Provided records →
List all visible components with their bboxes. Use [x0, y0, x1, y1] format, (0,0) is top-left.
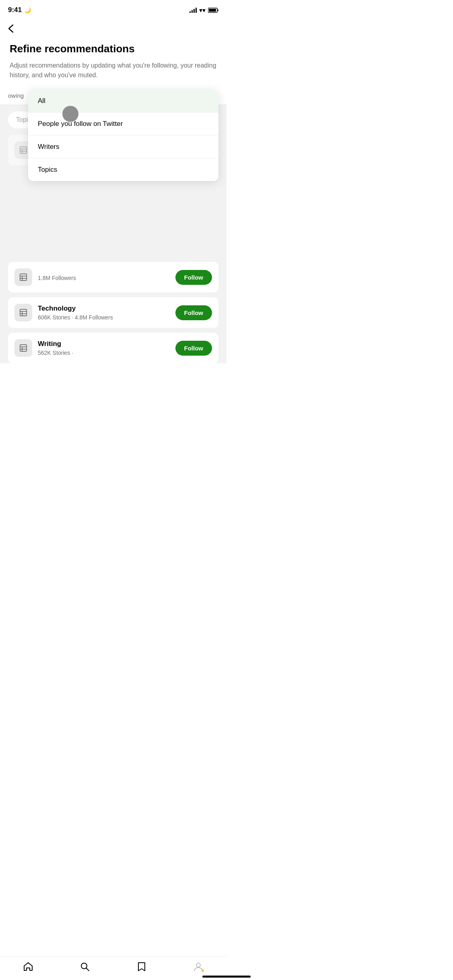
- battery-icon: [208, 8, 218, 13]
- topic-meta: 606K Stories · 4.8M Followers: [38, 314, 175, 321]
- topic-list: Follow All People you follow on Twitter …: [0, 135, 226, 363]
- page-title: Refine recommendations: [10, 43, 217, 55]
- svg-rect-2: [218, 9, 218, 11]
- topic-meta: 1.8M Followers: [38, 275, 175, 281]
- page-subtitle: Adjust recommendations by updating what …: [10, 61, 217, 80]
- topic-info: 1.8M Followers: [38, 273, 175, 281]
- topic-icon: [14, 268, 32, 286]
- dropdown-item-all[interactable]: All: [28, 90, 218, 113]
- follow-button[interactable]: Follow: [175, 341, 212, 356]
- topic-icon: [14, 339, 32, 357]
- topic-meta: 562K Stories ·: [38, 350, 175, 356]
- topic-name: Writing: [38, 340, 175, 348]
- topic-icon: [14, 304, 32, 321]
- list-item: Technology 606K Stories · 4.8M Followers…: [8, 297, 218, 328]
- status-icons: ▾▾: [189, 6, 218, 14]
- tab-following[interactable]: owing: [0, 86, 32, 105]
- list-item: Writing 562K Stories · Follow: [8, 333, 218, 363]
- signal-icon: [189, 7, 197, 13]
- svg-rect-3: [20, 147, 27, 154]
- status-bar: 9:41 🌙 ▾▾: [0, 0, 226, 18]
- topic-name: Technology: [38, 305, 175, 313]
- svg-rect-1: [209, 9, 216, 12]
- list-item: 1.8M Followers Follow: [8, 262, 218, 292]
- svg-rect-15: [20, 345, 27, 352]
- status-time: 9:41: [8, 6, 22, 14]
- dropdown-item-writers[interactable]: Writers: [28, 136, 218, 159]
- svg-rect-11: [20, 309, 27, 316]
- topic-info: Writing 562K Stories ·: [38, 340, 175, 356]
- drag-handle[interactable]: [62, 106, 78, 122]
- back-button[interactable]: [0, 18, 22, 39]
- content-area: Topics ⌄ Follow: [0, 105, 226, 363]
- follow-button[interactable]: Follow: [175, 305, 212, 320]
- moon-icon: 🌙: [24, 7, 31, 13]
- dropdown-menu: All People you follow on Twitter Writers…: [28, 90, 218, 181]
- dropdown-item-topics[interactable]: Topics: [28, 159, 218, 181]
- follow-button[interactable]: Follow: [175, 270, 212, 285]
- dropdown-item-twitter[interactable]: People you follow on Twitter: [28, 113, 218, 136]
- page-header: Refine recommendations Adjust recommenda…: [0, 39, 226, 86]
- svg-rect-7: [20, 274, 27, 281]
- topic-info: Technology 606K Stories · 4.8M Followers: [38, 305, 175, 321]
- wifi-icon: ▾▾: [199, 6, 206, 14]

Exercise →
Output the material word for word, omitting its pictures.

Reply to the task →
List all visible components with their bboxes. Use [x0, y0, x1, y1] format, (0,0) is top-left.
- battery-icon: [208, 8, 218, 13]
- topic-meta: 606K Stories · 4.8M Followers: [38, 314, 175, 321]
- topic-list: Follow All People you follow on Twitter …: [0, 135, 226, 363]
- page-title: Refine recommendations: [10, 43, 217, 55]
- svg-rect-2: [218, 9, 218, 11]
- topic-meta: 1.8M Followers: [38, 275, 175, 281]
- page-subtitle: Adjust recommendations by updating what …: [10, 61, 217, 80]
- topic-info: 1.8M Followers: [38, 273, 175, 281]
- topic-icon: [14, 268, 32, 286]
- dropdown-item-all[interactable]: All: [28, 90, 218, 113]
- follow-button[interactable]: Follow: [175, 341, 212, 356]
- topic-icon: [14, 339, 32, 357]
- topic-meta: 562K Stories ·: [38, 350, 175, 356]
- topic-name: Writing: [38, 340, 175, 348]
- topic-icon: [14, 304, 32, 321]
- list-item: Technology 606K Stories · 4.8M Followers…: [8, 297, 218, 328]
- status-icons: ▾▾: [189, 6, 218, 14]
- tab-following[interactable]: owing: [0, 86, 32, 105]
- list-item: Writing 562K Stories · Follow: [8, 333, 218, 363]
- signal-icon: [189, 7, 197, 13]
- svg-rect-3: [20, 147, 27, 154]
- status-bar: 9:41 🌙 ▾▾: [0, 0, 226, 18]
- topic-name: Technology: [38, 305, 175, 313]
- svg-rect-1: [209, 9, 216, 12]
- list-item: 1.8M Followers Follow: [8, 262, 218, 292]
- svg-rect-15: [20, 345, 27, 352]
- status-time: 9:41: [8, 6, 22, 14]
- dropdown-item-writers[interactable]: Writers: [28, 136, 218, 159]
- svg-rect-11: [20, 309, 27, 316]
- topic-info: Writing 562K Stories ·: [38, 340, 175, 356]
- drag-handle[interactable]: [62, 106, 78, 122]
- back-button[interactable]: [0, 18, 22, 39]
- content-area: Topics ⌄ Follow: [0, 105, 226, 363]
- follow-button[interactable]: Follow: [175, 305, 212, 320]
- moon-icon: 🌙: [24, 7, 31, 13]
- dropdown-menu: All People you follow on Twitter Writers…: [28, 90, 218, 181]
- dropdown-item-topics[interactable]: Topics: [28, 159, 218, 181]
- follow-button[interactable]: Follow: [175, 270, 212, 285]
- dropdown-item-twitter[interactable]: People you follow on Twitter: [28, 113, 218, 136]
- page-header: Refine recommendations Adjust recommenda…: [0, 39, 226, 86]
- svg-rect-7: [20, 274, 27, 281]
- topic-info: Technology 606K Stories · 4.8M Followers: [38, 305, 175, 321]
- wifi-icon: ▾▾: [199, 6, 206, 14]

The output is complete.